The nvptx64-nvidia-cuda target is a compilation target for NVIDIA GPUs. When using this target, the final output is PTX. Two version choices shape that output:

  • a GPU architecture (for example, sm_70, sm_80, …), which determines which GPUs can run the PTX, and
  • a PTX ISA version, which determines which CUDA driver versions can load (and JIT-compile) the PTX.

In Rust 1.97 (scheduled for release on July 9, 2026), the baseline PTX ISA version and GPU architecture for nvptx64-nvidia-cuda will be increased.
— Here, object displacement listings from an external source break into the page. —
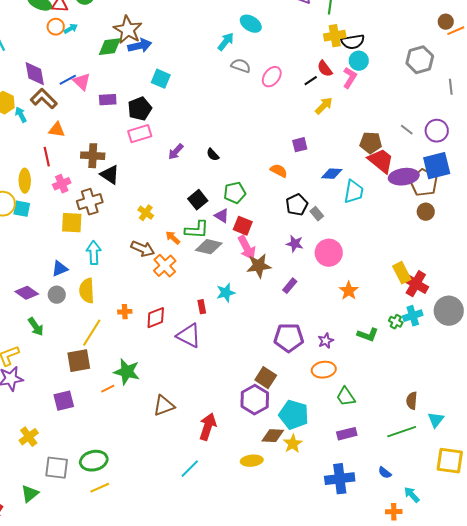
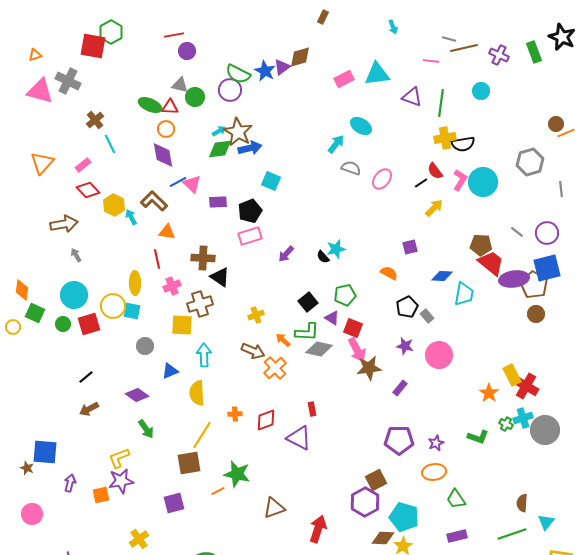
cyan arrow: (71, 29) -> (219, 131), moved
cyan circle: (359, 61) -> (483, 182), moved, size x1.5
purple diamond: (35, 74) -> (163, 155), moved
yellow cross: (146, 213) -> (256, 315), turned 35
orange star: (349, 291) -> (489, 393), moved
cyan star: (226, 293) -> (336, 249), moved
gray circle: (57, 295) -> (145, 346), moved
gray circle: (449, 311) -> (545, 430), moved
brown square: (266, 378) -> (376, 480), turned 30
These changes affect both the Rust compiler (rustc) and related host tooling, and they make it impossible to generate PTX artifacts compatible with older GPUs and older CUDA drivers.

The new minimum supported versions will be:

  • PTX ISA 7.0 (requires a CUDA 11 driver or newer)
  • SM 7.0 (GPUs with compute capability below 7.0 are no longer supported)

Why are the requirements being changed?

Until now, Rust has supported emitting PTX for a wide range of GPU architectures and PTX ISA versions. In practice, several defects existed that could cause valid Rust code to trigger compiler crashes or miscompilations. Raising the baseline addresses these issues and enables more complete support for the remaining supported hardware.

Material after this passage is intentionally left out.